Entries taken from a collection

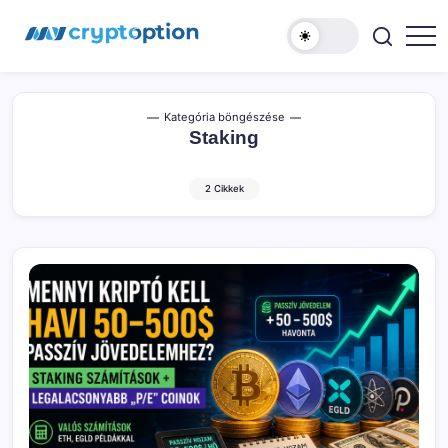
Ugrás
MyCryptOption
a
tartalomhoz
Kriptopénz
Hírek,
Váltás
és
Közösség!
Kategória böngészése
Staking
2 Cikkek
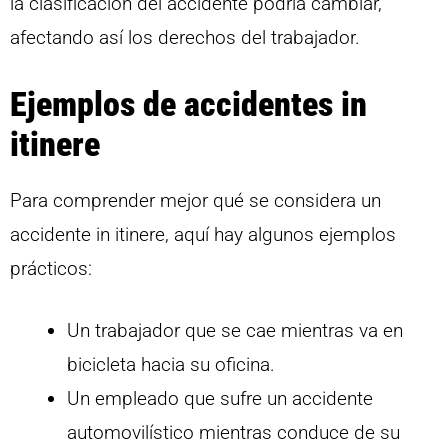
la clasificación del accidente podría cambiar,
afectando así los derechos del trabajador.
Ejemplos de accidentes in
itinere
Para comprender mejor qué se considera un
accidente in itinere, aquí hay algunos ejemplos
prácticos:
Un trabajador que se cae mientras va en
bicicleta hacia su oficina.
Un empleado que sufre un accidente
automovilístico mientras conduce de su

==

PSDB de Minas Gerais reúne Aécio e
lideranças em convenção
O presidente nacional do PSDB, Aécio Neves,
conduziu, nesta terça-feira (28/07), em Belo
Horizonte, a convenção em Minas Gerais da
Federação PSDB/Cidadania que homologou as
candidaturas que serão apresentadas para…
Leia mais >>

## How to complete this task
Copy each line above where "PSDB" appears.

## Solution to the exercise
PSDB de Minas Gerais reúne Aécio e
O presidente nacional do PSDB, Aécio Neves,
Federação PSDB/Cidadania que homologou as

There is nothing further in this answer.